# holy crap... I am glad I reasearched.... experiment gone successful



## Jennyinurmouth (Apr 6, 2010)

I made the most odd cross.
If these eggs hatch and I keep them growing nicely...
Spoof my black PK and Sakura my Cambodian VT spawned....
So Sakura was getting bullied in the sorority and I took her out (since I lost Ami to what I think was bullying stress) and placed her with spoof with a divider in between, lo and behold sakura jumped over, while I was gone of all times to do that!
I FREAKED, gah females can jump high.
but when I looked in the bubblenest, I was so amazed, there are little tiny eggs in there.
Now I definitely gotta get on the ball, I have jars and all the feeding stuff from where I was going to try akira and Spoof so no worries.
Microworms, bbs all that good stuff.
I just can't believe it happened so quickly good god.
The eggs are making me speechless, in the bubbles.
Geesh no more experiments for me.... 
Time to get plastic wrap over the tank, this will be hard,.


----------



## Jennyinurmouth (Apr 6, 2010)

well I mean I had been meaning to breed the two, I just didn't expect that.
but I see baby fish eyeballs O.O


----------



## sjones (Apr 28, 2010)

wow! pictures?


----------



## CodeRed (Jun 11, 2009)

Heheh, glad everything worked out okay! It must be a bit rough to start like this!
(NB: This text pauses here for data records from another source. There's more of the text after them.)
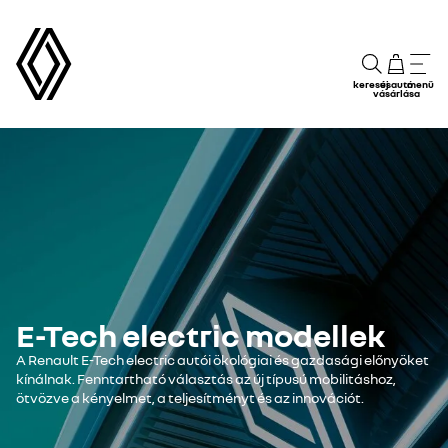
keresés
új autó
menü
vásárlása
E-Tech electric modellek
A Renault E-Tech electric autói ökológiai és gazdasági előnyöket
kínálnak. Fenntartható választás az új típusú mobilitáshoz,
ötvözve a kényelmet, a teljesítményt és az innovációt.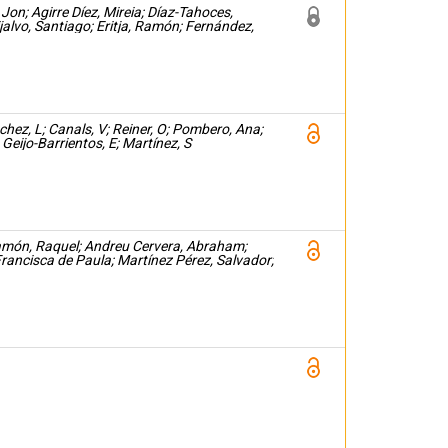
on; Agirre Díez, Mireia; Díaz-Tahoces,
ijalvo, Santiago; Eritja, Ramón; Fernández,
ez, L; Canals, V; Reiner, O; Pombero, Ana;
 Geijo-Barrientos, E; Martínez, S
món, Raquel; Andreu Cervera, Abraham;
Francisca de Paula; Martínez Pérez, Salvador;
 de La Torre, Eduardo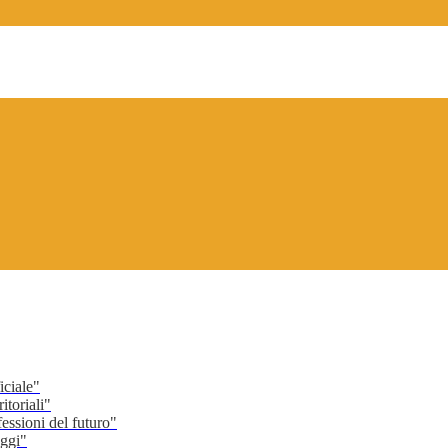
ciale"
toriali"
ssioni del futuro"
ggi"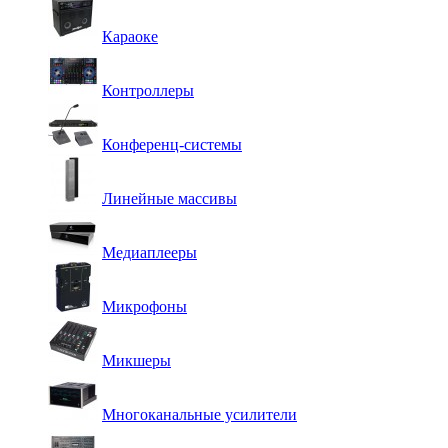
Караоке
Контроллеры
Конференц-системы
Линейные массивы
Медиаплееры
Микрофоны
Микшеры
Многоканальные усилители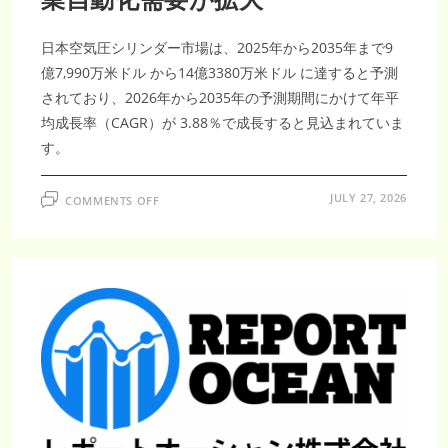
度
化
が
加
日本空気圧シリンダー市場は、2025年から2035年まで9
速
億7,990万米ドル から14億3380万米ドル に達すると予測
されており、2026年から2035年の予測期間にかけて年平
均成長率（CAGR）が 3.88％で成長すると見込まれていま
す。
ON
JULY 27, 2026
COMMENTS OFF
日
本
空
気
圧
シ
リ
ン
ダ
ー
市
場
調
査
レ
ポ
ー
ト
｜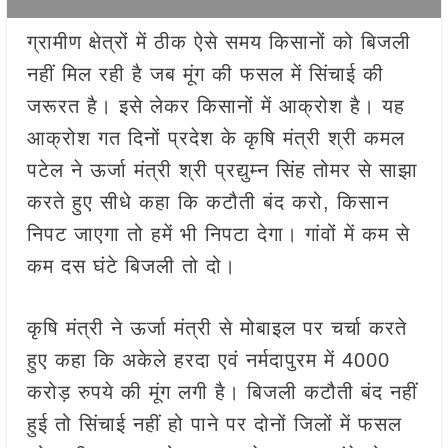
ग्रामीण क्षेत्रों में ठीक ऐसे समय किसानों को बिजली
नहीं मिल रही है जब मूंग की फसल में सिंचाई की
जरूरत है। इसे लेकर किसानों में आक्रोश है। यह
आक्रोश गत दिनों प्रदेश के कृषि मंत्री श्री कमल
पटेल ने ऊर्जा मंत्री श्री प्रद्युम्न सिंह तोमर से साझा
करते हुए सीधे कहा कि कटौती बंद करो, किसान
निपट जाएगा तो हमें भी निपटा देगा। गांवों में कम से
कम दस घंटे बिजली तो दो।
कृषि मंत्री ने ऊर्जा मंत्री से मोबाइल पर चर्चा करते
हुए कहा कि अकेले हरदा एवं नर्मदापुरम में 4000
करोड़ रुपये की मूंग लगी है। बिजली कटौती बंद नहीं
हुई तो सिंचाई नहीं हो पाने पर दोनों जिलों में फसल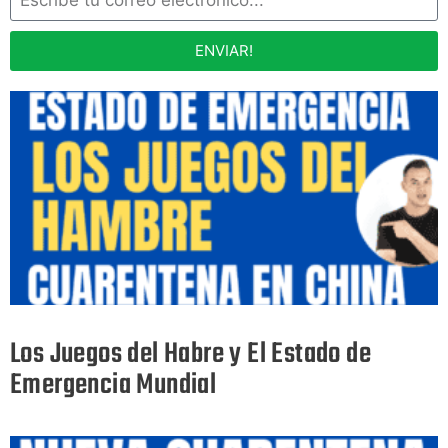
ENVIAR!
Los Juegos del Habre y El Estado de
Emergencia Mundial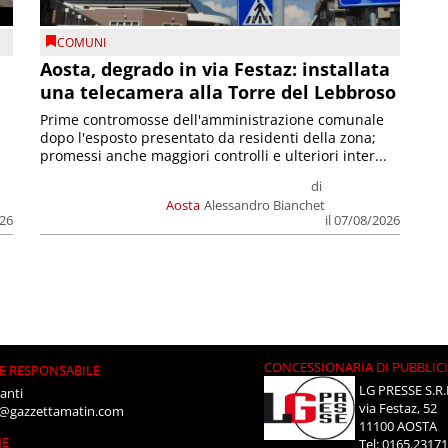
COMUNI
n
Aosta, degrado in via Festaz: installata
una telecamera alla Torre del Lebbroso
Prime contromosse dell'amministrazione comunale
dopo l'esposto presentato da residenti della zona;
promessi anche maggiori controlli e ulteriori inter...
di
Aosta
Alessandro Bianchet
026
il 07/08/2026
CONCESSIONARIA DI PUBBLIC
E RESPONSABILE
LG PRESSE S.R.
anti
via Festaz, 52
i@gazzettamatin.com
11100 AOSTA
NE
Tel: 0165.2317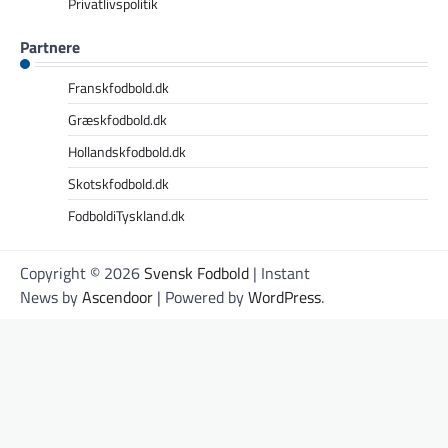
Privatlivspolitik
Partnere
Franskfodbold.dk
Græskfodbold.dk
Hollandskfodbold.dk
Skotskfodbold.dk
FodboldiTyskland.dk
Copyright © 2026
Svensk Fodbold
| Instant
News by
Ascendoor
| Powered by
WordPress
.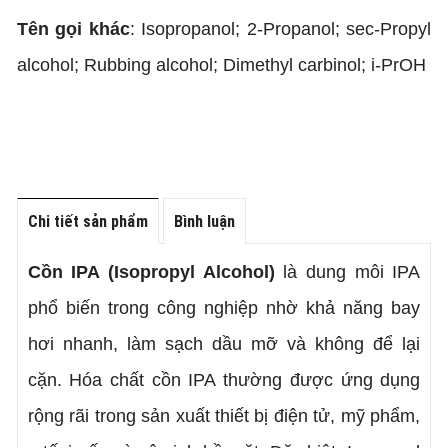
Tên gọi khác
:
Isopropanol;
2-Propanol;
sec-Propyl
alcohol;
Rubbing alcohol;
Dimethyl carbinol;
i-PrOH
Chi tiết sản phẩm
Bình luận
Cồn IPA (Isopropyl Alcohol)
là dung môi IPA
phổ biến trong công nghiệp nhờ khả năng bay
hơi nhanh, làm sạch dầu mỡ và không để lại
cặn. Hóa chất cồn IPA thường được ứng dụng
rộng rãi trong sản xuất thiết bị điện tử, mỹ phẩm,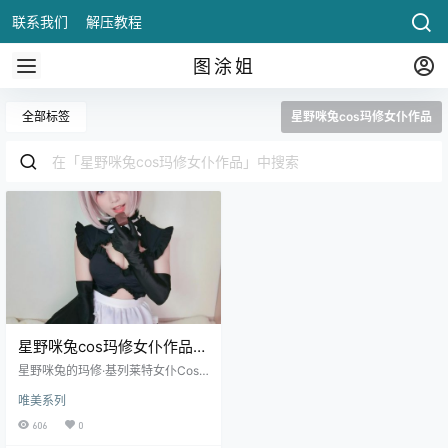
联系我们
解压教程
图涂姐
全部标签
星野咪兔cos玛修女仆作品
星野咪兔cos玛修女仆作品，
肢体动作既优雅又流畅！
星野咪兔的玛修·基列莱特女仆Cospl
ay作品，将《Fate/Grand Order》
唯美系列
中的战斗女仆形象完美展现，既保
留了玛.
606
0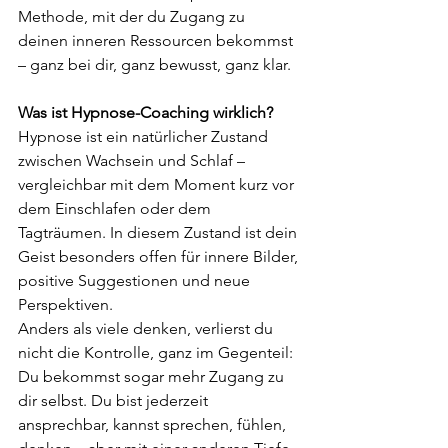
Methode, mit der du Zugang zu 
deinen inneren Ressourcen bekommst 
– ganz bei dir, ganz bewusst, ganz klar.
Was ist Hypnose-Coaching wirklich?
Hypnose ist ein natürlicher Zustand 
zwischen Wachsein und Schlaf – 
vergleichbar mit dem Moment kurz vor 
dem Einschlafen oder dem 
Tagträumen. In diesem Zustand ist dein 
Geist besonders offen für innere Bilder, 
positive Suggestionen und neue 
Perspektiven.
Anders als viele denken, verlierst du 
nicht die Kontrolle, ganz im Gegenteil: 
Du bekommst sogar mehr Zugang zu 
dir selbst. Du bist jederzeit 
ansprechbar, kannst sprechen, fühlen, 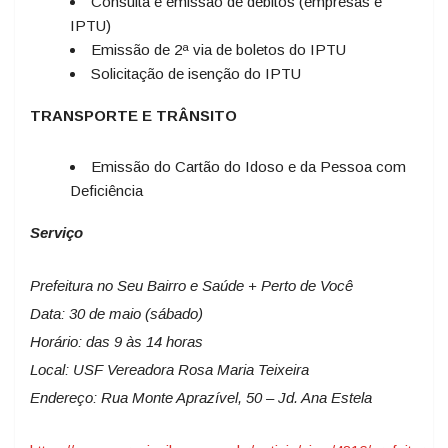
Consulta e emissão de débitos (empresas e
IPTU)
Emissão de 2ª via de boletos do IPTU
Solicitação de isenção do IPTU
TRANSPORTE E TRÂNSITO
Emissão do Cartão do Idoso e da Pessoa com
Deficiência
Serviço
Prefeitura no Seu Bairro e Saúde + Perto de Você
Data: 30 de maio (sábado)
Horário: das 9 às 14 horas
Local: USF Vereadora Rosa Maria Teixeira
Endereço: Rua Monte Aprazível, 50 – Jd. Ana Estela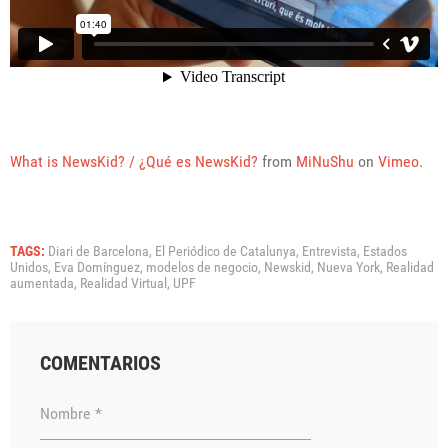
What is NewsKid? / ¿Qué es NewsKid?
from
MiNuShu
on
Vimeo
.
TAGS:
Diari de Barcelona,
El Periódico de Catalunya,
Entrevista,
Estados
Unidos,
Eva Domínguez,
modelos de negocio,
Newskid,
Nueva York,
Realidad
aumentada,
Realidad Virtual,
UPF
COMENTARIOS
Nombre *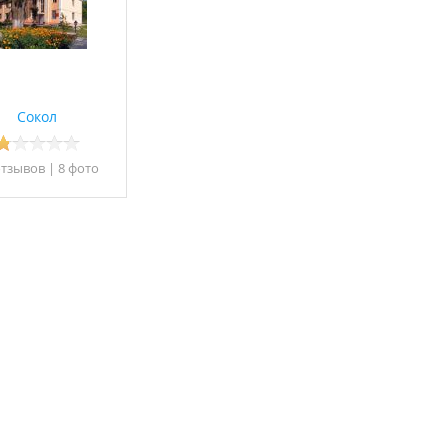
Сокол
отзывов
|
8 фото
имо
 Доехать до с.
алее двигаться по
во к больнице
Tank not set up how you want it yet, and so on.


----------



## Jennyinurmouth (Apr 6, 2010)

Oh yeah, I can't get a picture of the eggs in there, it looked like eyeballs, but they were still white eggs, it has only been about 18 hours, I think.
I doubt they will hatch because I spent so much time decreasing the water level so when they hatch they won't fall and not get up... and I basically emptyied the aquiarum without disturbing that side, AND took out the gravel, so I don't know if alll the activity would hurt the hatch rate.
I mean I would rather have clean water for the chance that they DO hatch, than to let them hatch in dirty water, you know?
Spoof is great, he didn't even nip the girl O.O she was perfectly fine.
Yall remember the accident of sppof tearing Akira up O.O
but He is being a GREAT father and under the nest and looking at me so proud.
I hope they do hatch even if I had to do emergency changes...
I am going to feed them infusria and that ghetto rubbed together egg yolk if the microworms don't start working O.O
Jeez...
I am ridicuosly happy though.
This is my first spawn, after like 5 years of reading and reasearching and indescision.


----------



## beta novice (May 9, 2010)

congrats


----------



## Jennyinurmouth (Apr 6, 2010)

hmm it has been 3 days and still nothing but eggs =/


----------



## Alienbetta1 (May 9, 2010)

Congratz can't wait till they hatch!


----------



## Romad (Jun 28, 2009)

Good luck. Hope they hatch!


----------



## Sarada (May 11, 2010)

Exciting, hope it works.


----------



## Alexanderismylife (Jun 14, 2010)

Exciteing!!! Can't wait to see the fry!


----------



## Jennyinurmouth (Apr 6, 2010)

Nothing is happening O.O jeez I don't think they are... I don't see anything but little eggs with little dark spots


----------



## sjones (Apr 28, 2010)

well? any news


----------



## Alienbetta1 (May 9, 2010)

*Gasp*I hope there okay.


----------



## Jennyinurmouth (Apr 6, 2010)

No after all this time I doubt they will hatch >.<


----------



## Terranariko (May 6, 2010)

Jennyinurmouth said:


> No after all this time I doubt they will hatch >.<


Just let em be, out of all the eggs at least one will hatch hopefully.

and if they do hatch, take some pictures. XD


----------